Kiwis Against Seabed Mining is seeking a ruling in the Environment Court to make all of Trans Tasman Resources' marine consents application publicly available.

The consent, if granted, would allow Trans Tasman Resources to mine almost 66 square kilometres of seabed off the Taranaki coast.

The company lost an earlier attempt to get approval for this from the Environmental Protection Authority (EPA), but it did not give up and has submitted a new application.

In that new application, it withheld some key information on commercial grounds, with the EPA endorsing the process.

Kiwis Against Seabed Mining then went to the Environment Court, saying that data should be released in the interests of the public.

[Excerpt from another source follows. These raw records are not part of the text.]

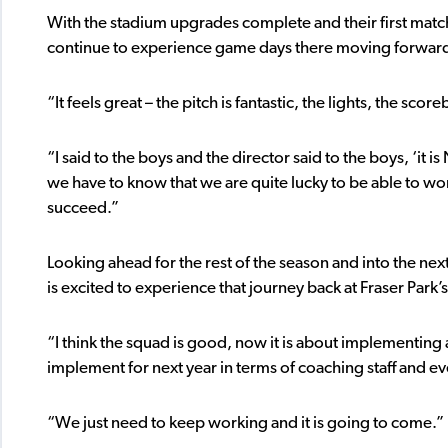
With the stadium upgrades complete and their first matc
continue to experience game days there moving forwar
“It feels great – the pitch is fantastic, the lights, the sco
“I said to the boys and the director said to the boys, ‘it i
we have to know that we are quite lucky to be able to wo
succeed.”
Looking ahead for the rest of the season and into the next
is excited to experience that journey back at Fraser Par
“I think the squad is good, now it is about implementin
implement for next year in terms of coaching staff and eve
“We just need to keep working and it is going to come.”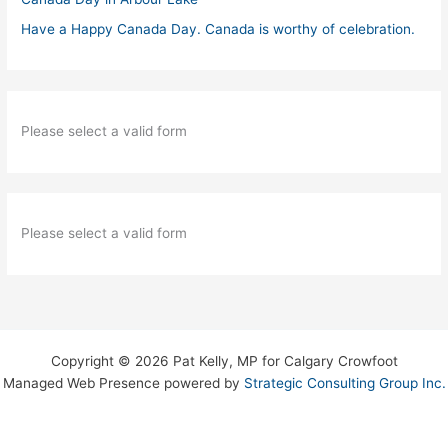
Have a Happy Canada Day. Canada is worthy of celebration.
Please select a valid form
Please select a valid form
Copyright © 2026 Pat Kelly, MP for Calgary Crowfoot
Managed Web Presence powered by
Strategic Consulting Group Inc.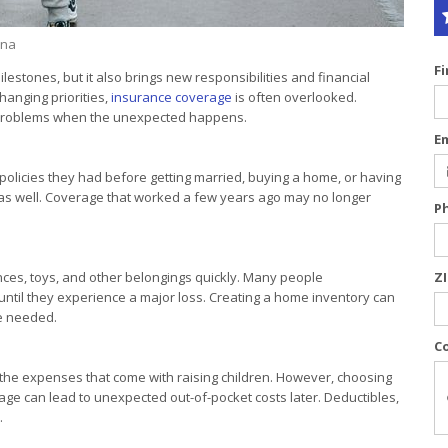
ina
F
lestones, but it also brings new responsibilities and financial
anging priorities,
insurance coverage
is often overlooked.
r problems when the unexpected happens.
E
olicies they had before getting married, buying a home, or having
 as well. Coverage that worked a few years ago may no longer
P
ances, toys, and other belongings quickly. Many people
Z
 until they experience a major loss. Creating a home inventory can
e needed.
C
th the expenses that come with raising children. However, choosing
age can lead to unexpected out-of-pocket costs later. Deductibles,
.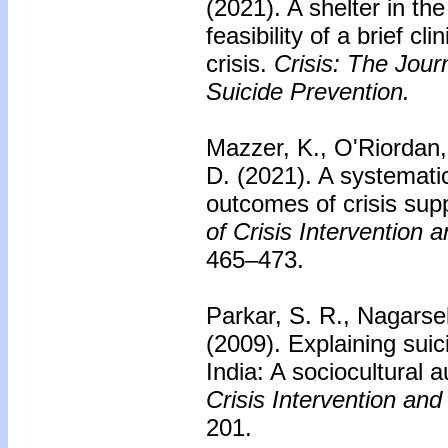
(2021). A shelter in t
feasibility of a brief cli
crisis.
Crisis: The Journ
Suicide Prevention.
Mazzer, K., O'Riordan
D. (2021). A systemati
outcomes of crisis supp
of Crisis Intervention 
465–473.
Parkar, S. R., Nagarse
(2009).
Explaining sui
India: A sociocultural a
Crisis Intervention and
201.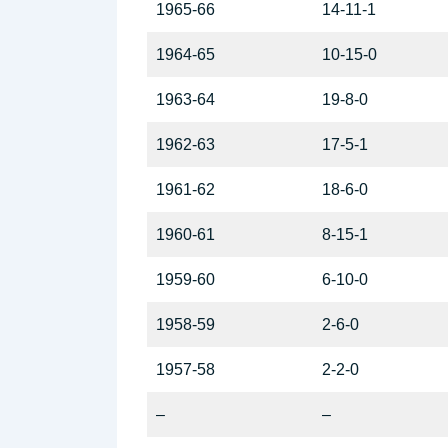
1965-66
14-11-1
1964-65
10-15-0
1963-64
19-8-0
1962-63
17-5-1
1961-62
18-6-0
1960-61
8-15-1
1959-60
6-10-0
1958-59
2-6-0
1957-58
2-2-0
–
–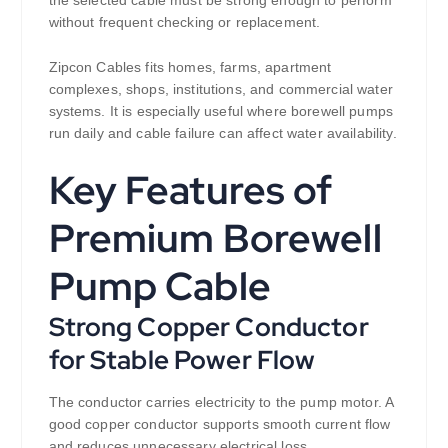
without frequent checking or replacement.
Zipcon Cables fits homes, farms, apartment
complexes, shops, institutions, and commercial water
systems. It is especially useful where borewell pumps
run daily and cable failure can affect water availability.
Key Features of
Premium Borewell
Pump Cable
Strong Copper Conductor
for Stable Power Flow
The conductor carries electricity to the pump motor. A
good copper conductor supports smooth current flow
and reduces unnecessary electrical loss.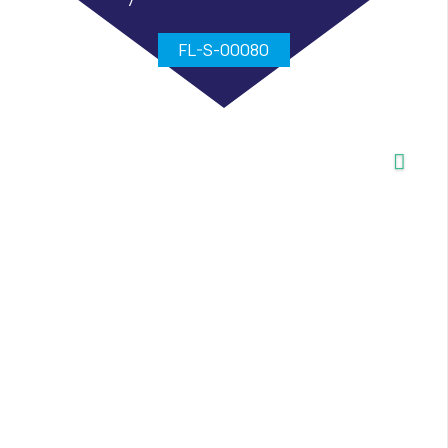
FL-S-00080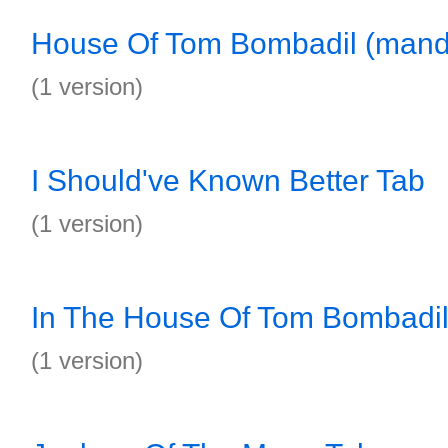
House Of Tom Bombadil (mand
(1 version)
I Should've Known Better Tab
(1 version)
In The House Of Tom Bombadil
(1 version)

The group was supported by Nelson-based fishing company Talley's.

Talley's lawyer, Robert Makgill, told the court today it was impossible to peer review claims made by Trans Tasman Resources because vital information was not being made available.

Mr Makgill gave an example, saying the company had pledged that a plume of silt stirred up by the mining operation would be smaller under the new proposal than it was originally expected to be.

But he asked the court how could that be checked via peer review if technical data was being kept secret.

Talley's has long feared that a plume of silt swirling through the water in the wake of a mining operation would harm fish habitats.

Earlier, Trans Tasman Resources counsel Mike Holm told the court his clients were withholding information for very good reasons.

He said the company was not trying to work in secret but was simply trying to protect economically valuable data.

Mr Holm told the court that material being redacted from company documents was technical data that would be of little interest to the layperson.

But he said it would be highly valuable to commercial competitors, and it was important not to prejudice Trans Tasman Resources' commercial interests.

A similar point was made by EPA counsel David Randal.

He said the authority had discretion under law to withhold information if it might prove prejudicial towards a company's commercial position.

That view was contested, however, by Duncan Currie, a lawyer for Kiwis Against Seabed Mining.

He said there had to be undue prejudice to a company for the rule quoted by Mr Randal to apply.

There was moreover a well established legal principle that strong public interest in a case could trump the interests of an applicant company, he said.

Mr Currie went on to say Trans Tasman Resources had protected the confidentiality of its documents by making anyone wanting to see them sign letters of confidentiality.

These were intimidating and one-sided documents, he said, which were enforced with a penalty and deterred many people who needed to see the information from being willing to sign them in the first place.

A South Taranaki iwi, Ngāti Ruanui, also opposes the mining project.

The merits of the scheme were not discussed at the latest hearing.

But Trans Tasman Resources has earlier said the project that would create 1600 jobs, 700 of them locally, and would generate exports worth over $300 million a year.